DATASET RECORDS:
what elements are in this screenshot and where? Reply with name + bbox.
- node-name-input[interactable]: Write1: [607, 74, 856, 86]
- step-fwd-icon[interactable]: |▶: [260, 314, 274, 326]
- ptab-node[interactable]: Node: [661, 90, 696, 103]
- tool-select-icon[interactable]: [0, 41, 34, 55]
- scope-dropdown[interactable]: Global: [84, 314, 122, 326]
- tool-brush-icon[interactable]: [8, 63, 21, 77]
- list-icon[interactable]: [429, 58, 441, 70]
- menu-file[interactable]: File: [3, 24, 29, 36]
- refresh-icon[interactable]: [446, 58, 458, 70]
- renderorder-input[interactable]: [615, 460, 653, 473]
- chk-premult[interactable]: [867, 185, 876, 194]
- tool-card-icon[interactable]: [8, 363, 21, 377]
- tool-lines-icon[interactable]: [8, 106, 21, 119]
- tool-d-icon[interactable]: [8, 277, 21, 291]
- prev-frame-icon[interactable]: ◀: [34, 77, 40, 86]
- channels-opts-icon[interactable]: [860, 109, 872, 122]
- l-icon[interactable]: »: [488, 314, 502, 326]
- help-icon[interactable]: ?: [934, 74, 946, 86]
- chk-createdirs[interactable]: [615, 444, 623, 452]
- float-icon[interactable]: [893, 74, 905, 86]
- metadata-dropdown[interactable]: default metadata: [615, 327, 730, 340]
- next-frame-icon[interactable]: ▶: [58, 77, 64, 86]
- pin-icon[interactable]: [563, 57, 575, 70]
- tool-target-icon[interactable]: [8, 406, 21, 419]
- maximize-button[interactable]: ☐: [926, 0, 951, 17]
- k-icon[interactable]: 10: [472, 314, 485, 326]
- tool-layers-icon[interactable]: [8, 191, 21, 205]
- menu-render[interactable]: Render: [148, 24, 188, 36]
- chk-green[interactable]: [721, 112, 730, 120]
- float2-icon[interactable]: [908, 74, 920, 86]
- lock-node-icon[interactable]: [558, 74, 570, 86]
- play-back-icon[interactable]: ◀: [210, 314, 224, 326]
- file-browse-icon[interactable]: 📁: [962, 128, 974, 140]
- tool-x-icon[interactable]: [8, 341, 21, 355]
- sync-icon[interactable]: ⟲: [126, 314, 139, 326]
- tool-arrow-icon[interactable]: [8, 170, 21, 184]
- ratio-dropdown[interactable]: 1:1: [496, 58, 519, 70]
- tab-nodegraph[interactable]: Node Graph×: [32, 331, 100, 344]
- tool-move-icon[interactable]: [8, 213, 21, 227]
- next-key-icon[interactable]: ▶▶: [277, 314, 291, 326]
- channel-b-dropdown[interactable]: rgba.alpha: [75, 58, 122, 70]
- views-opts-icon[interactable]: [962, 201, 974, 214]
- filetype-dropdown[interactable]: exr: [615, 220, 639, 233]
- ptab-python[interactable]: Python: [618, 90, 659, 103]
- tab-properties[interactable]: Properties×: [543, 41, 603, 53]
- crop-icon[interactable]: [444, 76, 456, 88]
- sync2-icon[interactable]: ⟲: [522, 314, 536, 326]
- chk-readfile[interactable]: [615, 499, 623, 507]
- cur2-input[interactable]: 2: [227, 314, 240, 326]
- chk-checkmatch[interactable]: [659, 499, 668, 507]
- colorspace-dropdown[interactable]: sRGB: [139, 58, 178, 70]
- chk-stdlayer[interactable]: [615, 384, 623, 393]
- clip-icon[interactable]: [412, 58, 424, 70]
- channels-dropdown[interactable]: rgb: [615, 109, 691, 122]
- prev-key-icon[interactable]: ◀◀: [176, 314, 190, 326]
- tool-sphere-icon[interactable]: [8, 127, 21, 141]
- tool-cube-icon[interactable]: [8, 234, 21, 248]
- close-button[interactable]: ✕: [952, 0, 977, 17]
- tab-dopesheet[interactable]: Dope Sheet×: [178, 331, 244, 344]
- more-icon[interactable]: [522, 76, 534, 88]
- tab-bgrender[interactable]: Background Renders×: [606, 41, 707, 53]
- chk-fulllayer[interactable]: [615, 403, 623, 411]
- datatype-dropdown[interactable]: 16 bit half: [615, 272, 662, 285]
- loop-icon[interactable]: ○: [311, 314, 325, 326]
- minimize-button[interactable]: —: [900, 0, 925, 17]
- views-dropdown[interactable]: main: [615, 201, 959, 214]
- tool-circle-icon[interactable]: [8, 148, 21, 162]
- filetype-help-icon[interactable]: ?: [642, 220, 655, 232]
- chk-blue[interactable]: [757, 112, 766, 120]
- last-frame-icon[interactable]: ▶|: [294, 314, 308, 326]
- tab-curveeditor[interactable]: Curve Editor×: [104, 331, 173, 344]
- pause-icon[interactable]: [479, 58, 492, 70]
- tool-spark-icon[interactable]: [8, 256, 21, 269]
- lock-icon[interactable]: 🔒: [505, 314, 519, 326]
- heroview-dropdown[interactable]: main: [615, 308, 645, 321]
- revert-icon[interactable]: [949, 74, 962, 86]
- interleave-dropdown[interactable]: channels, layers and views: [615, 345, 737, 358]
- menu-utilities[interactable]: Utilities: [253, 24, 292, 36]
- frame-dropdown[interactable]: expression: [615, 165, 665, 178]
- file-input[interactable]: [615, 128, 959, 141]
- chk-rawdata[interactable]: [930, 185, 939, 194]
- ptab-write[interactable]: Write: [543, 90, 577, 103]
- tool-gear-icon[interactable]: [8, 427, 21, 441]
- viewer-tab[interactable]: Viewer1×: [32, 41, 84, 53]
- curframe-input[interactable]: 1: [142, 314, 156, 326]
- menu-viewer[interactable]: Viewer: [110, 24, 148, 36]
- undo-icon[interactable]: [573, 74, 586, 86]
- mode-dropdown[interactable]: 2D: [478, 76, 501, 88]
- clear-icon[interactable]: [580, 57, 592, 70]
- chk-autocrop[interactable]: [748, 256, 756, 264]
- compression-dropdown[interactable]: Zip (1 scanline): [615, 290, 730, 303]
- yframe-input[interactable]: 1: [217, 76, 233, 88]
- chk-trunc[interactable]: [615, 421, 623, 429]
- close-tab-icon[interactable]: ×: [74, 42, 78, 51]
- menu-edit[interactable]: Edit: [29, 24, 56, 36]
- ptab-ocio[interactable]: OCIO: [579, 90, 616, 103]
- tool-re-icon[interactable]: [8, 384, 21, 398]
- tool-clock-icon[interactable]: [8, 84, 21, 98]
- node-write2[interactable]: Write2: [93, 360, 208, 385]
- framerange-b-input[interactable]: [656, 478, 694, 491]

WHAT YOU WILL DO: Among the lines of the data above, some may hold the word "channels"; report how many, as a single number.

ANSWER TO THIS EXERCISE: 3